The Paho embedded client libraries arose out of the desire to allow the smallest microcontrollers to easily connect to MQTT servers. In this world, there are a large number of operating systems and network APIs, so it was important that the libraries be as portable as possible. With this in mind I decided, after some helpful discussions, that the attributes needed by the APIs were:

  • to use very limited and predictable resources: no dynamic memory allocation

  • not to rely on any particular libraries for networking, threading or memory management

  • ANSI standard C, or basic C++ for maximum portability

Overview of Paho Embedded MQTT Client Library

Paho Embedded MQTT Client
Language C++
License EPL and EDL
Website https://www.eclipse.org/paho/clients/c/embedded/
API Style Blocking

While I tried to make these APIs as helpful as possible, the constraints of portability and low, predictable resource use means that they are sometimes less helpful than other MQTT libraries.
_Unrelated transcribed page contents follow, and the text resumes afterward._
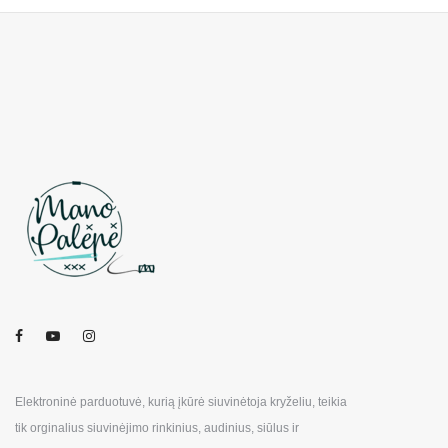
Elektroninė parduotuvė, kurią įkūrė siuvinėtoja kryželiu, teikia
tik orginalius siuvinėjimo rinkinius, audinius, siūlus ir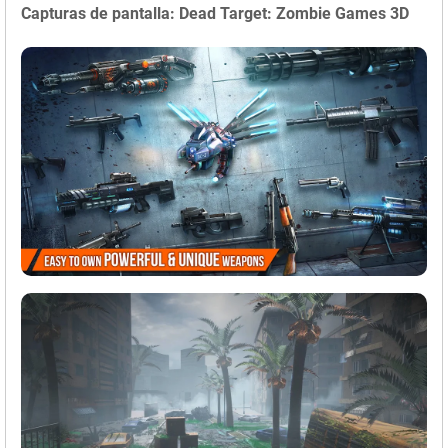
Capturas de pantalla: Dead Target: Zombie Games 3D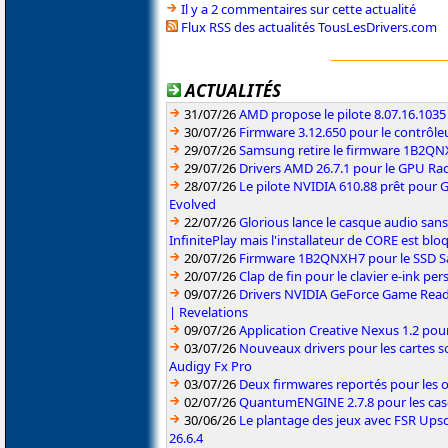
Il y a 2 commentaires sur cette actualité
Flux RSS des actualités TousLesDrivers.com
ACTUALITÉS
31/07/26
AMD propose le pilote 8.07.16.1035
30/07/26
Firmware 3.12.650 pour le contrôl
29/07/26
Samsung retire le firmware 1B2Q
29/07/26
Drivers AMD 26.7.1 pour le GPU Rad
28/07/26
Le pilote NVIDIA 610.88 prêt pour 
Evolved
22/07/26
Glorious lance le casque audio sa
InfinitePlay mais l'installateur de CORE est blo
20/07/26
Firmware 1B2QNXH7 pour le SSD 
20/07/26
Clap de fin pour le clavier e-ink p
09/07/26
Drivers NVIDIA GeForce Game Read
| Revelations
09/07/26
Application Creative Nexus 1.2 pour
03/07/26
Nouveaux drivers pour les cartes s
Audigy Fx Pro
03/07/26
Deux firmwares reportés pour les o
02/07/26
QuantumENGINE 2.7.8 pour les ca
30/06/26
Le plantage des jeux avec FSR Upsca
26.6.4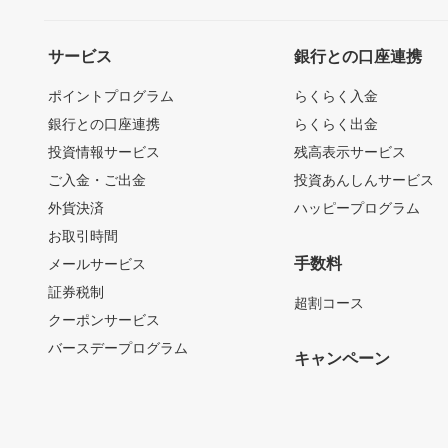
サービス
銀行との口座連携
ポイントプログラム
らくらく入金
銀行との口座連携
らくらく出金
投資情報サービス
残高表示サービス
ご入金・ご出金
投資あんしんサービス
外貨決済
ハッピープログラム
お取引時間
手数料
メールサービス
証券税制
超割コース
クーポンサービス
バースデープログラム
キャンペーン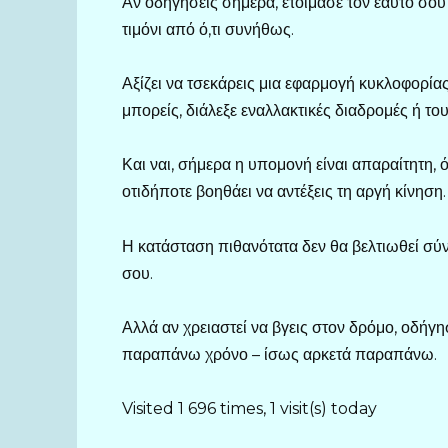
Αν οδηγήσεις σήμερα, ετοίμασε τον εαυτό σο
τιμόνι από ό,τι συνήθως.
Αξίζει να τσεκάρεις μια εφαρμογή κυκλοφορία
μπορείς, διάλεξε εναλλακτικές διαδρομές ή τουλ
Και ναι, σήμερα η υπομονή είναι απαραίτητη, 
οτιδήποτε βοηθάει να αντέξεις τη αργή κίνηση.
Η κατάσταση πιθανότατα δεν θα βελτιωθεί σύντ
σου.
Αλλά αν χρειαστεί να βγεις στον δρόμο, οδήγ
παραπάνω χρόνο – ίσως αρκετά παραπάνω.
Visited 1 696 times, 1 visit(s) today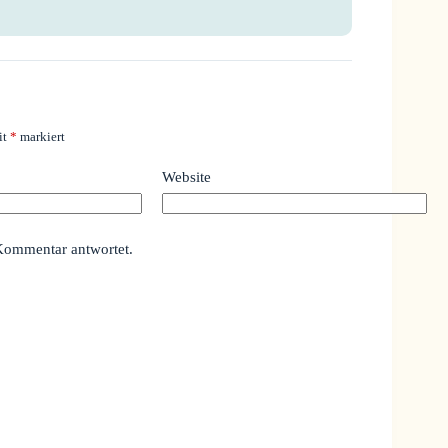
it
*
markiert
Website
Kommentar antwortet.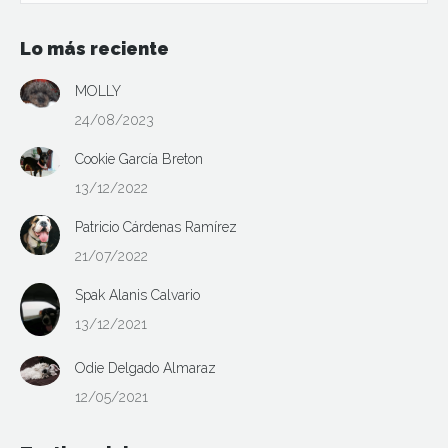
Lo más reciente
MOLLY
24/08/2023
Cookie García Breton
13/12/2022
Patricio Cárdenas Ramírez
21/07/2022
Spak Alanis Calvario
13/12/2021
Odie Delgado Almaraz
12/05/2021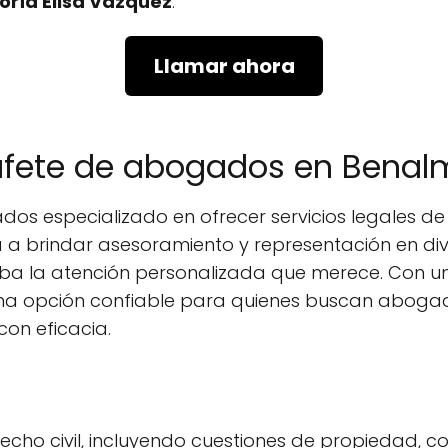
oría Elisa Vázquez
.
Llamar ahora
bufete de abogados en Bena
os especializado en ofrecer servicios legales d
 a brindar asesoramiento y representación en di
a la atención personalizada que merece. Con una 
una opción confiable para quienes buscan abo
on eficacia.
cho civil, incluyendo cuestiones de propiedad, con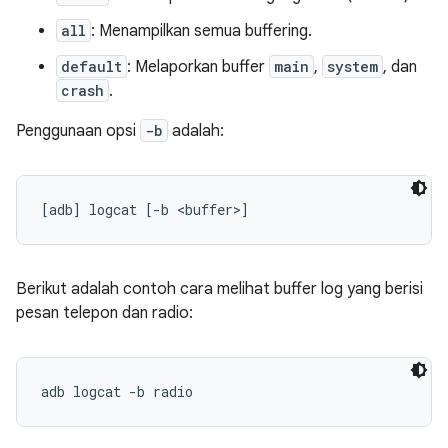
all
: Menampilkan semua buffering.
default
: Melaporkan buffer
main
,
system
, dan
crash
.
Penggunaan opsi
-b
adalah:
Berikut adalah contoh cara melihat buffer log yang berisi
pesan telepon dan radio: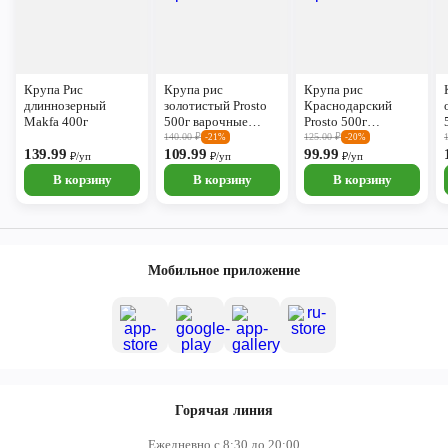
Крупа Рис
Крупа рис
Крупа рис
длиннозерный
золотистый Prosto
Краснодарский
Makfa 400г
500г варочные
Prosto 500г
пакеты
варочные пакеты
140.00
₽
125.00
₽
-21%
-20%
139.99
109.99
99.99
₽/уп
₽/уп
₽/уп
В корзину
В корзину
В корзину
Мобильное приложение
Горячая линия
Ежедневно с 8:30 до 20:00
Note that I say “APIs”: there is more than one. The two that have been released in Paho so far are:

  1. MQTTPacket: The lowest level library in C, the base on which the other APIs are built. It simply deals with serialization and deserialization of MQTT packets. There are some helper functions for reading packets from and writing them to, the network. It will work just about anywhere a C compiler exists.

  2. MQTTClient: A C++ library first written for the mbed platform. It is written in the conventional language for mbed, C++. It still avoids dynamic memory allocations, and has replaceable classes for OS and network dependent functions. Use of the STL is also avoided. It is based on, and requires, MQTTPacket.

A C version of MQTTClient also exists, and an asynchronous API is planned along with other optional features. For the purpose of this blog, I’m going to confine myself to the MQTTClient API.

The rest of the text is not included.